▶ _What to work on_:
Your reply should hold only the lines from the records below where "Dinamo" occurs.

▶ _Data to use_:
"""
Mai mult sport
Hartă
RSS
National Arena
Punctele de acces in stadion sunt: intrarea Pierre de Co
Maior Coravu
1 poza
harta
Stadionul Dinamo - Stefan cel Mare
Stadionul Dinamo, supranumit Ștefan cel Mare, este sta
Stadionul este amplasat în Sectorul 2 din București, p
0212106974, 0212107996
"""
"""
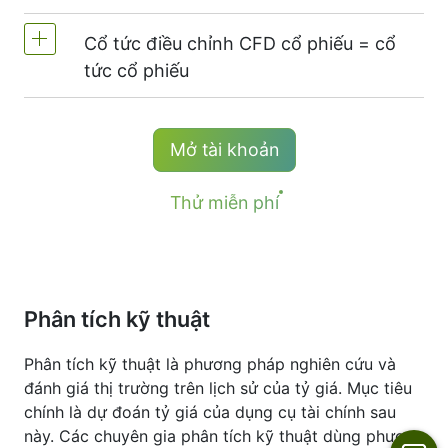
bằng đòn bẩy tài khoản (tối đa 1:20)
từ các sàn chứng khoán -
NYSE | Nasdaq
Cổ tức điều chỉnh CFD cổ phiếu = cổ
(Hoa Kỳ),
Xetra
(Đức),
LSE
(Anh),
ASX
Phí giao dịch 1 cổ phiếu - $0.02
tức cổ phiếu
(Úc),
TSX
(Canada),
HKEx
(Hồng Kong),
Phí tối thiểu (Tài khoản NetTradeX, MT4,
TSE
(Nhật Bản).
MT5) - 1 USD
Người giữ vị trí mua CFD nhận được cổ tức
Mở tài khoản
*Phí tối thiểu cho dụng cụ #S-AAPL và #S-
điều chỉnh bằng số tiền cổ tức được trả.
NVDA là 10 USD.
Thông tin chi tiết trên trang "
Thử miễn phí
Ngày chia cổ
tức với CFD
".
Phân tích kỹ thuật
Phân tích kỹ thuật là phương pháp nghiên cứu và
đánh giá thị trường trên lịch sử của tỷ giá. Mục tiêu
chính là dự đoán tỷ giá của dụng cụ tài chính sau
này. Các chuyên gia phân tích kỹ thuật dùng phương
"""
"""
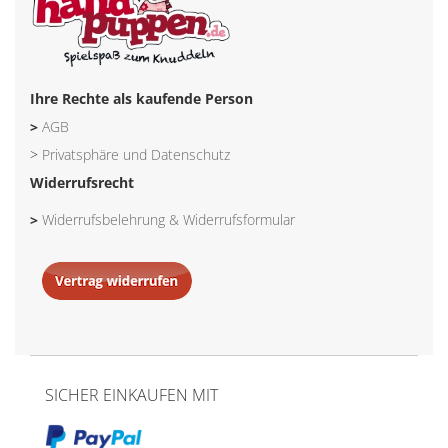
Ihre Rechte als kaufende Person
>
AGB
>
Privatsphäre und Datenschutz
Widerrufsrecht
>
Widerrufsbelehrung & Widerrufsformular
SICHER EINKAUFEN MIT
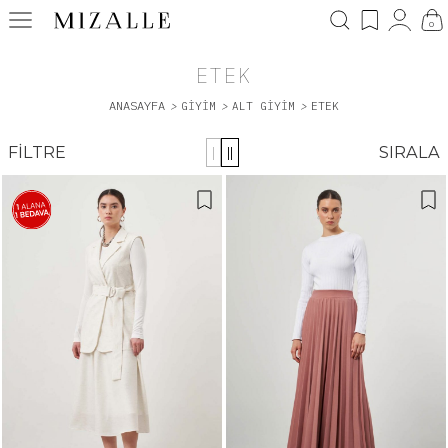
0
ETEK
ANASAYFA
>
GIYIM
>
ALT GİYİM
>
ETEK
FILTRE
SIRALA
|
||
"""
▶ _Response to this exercise_:
Stadionul Dinamo - Stefan cel Mare
Stadionul Dinamo, supranumit Ștefan cel Mare, este sta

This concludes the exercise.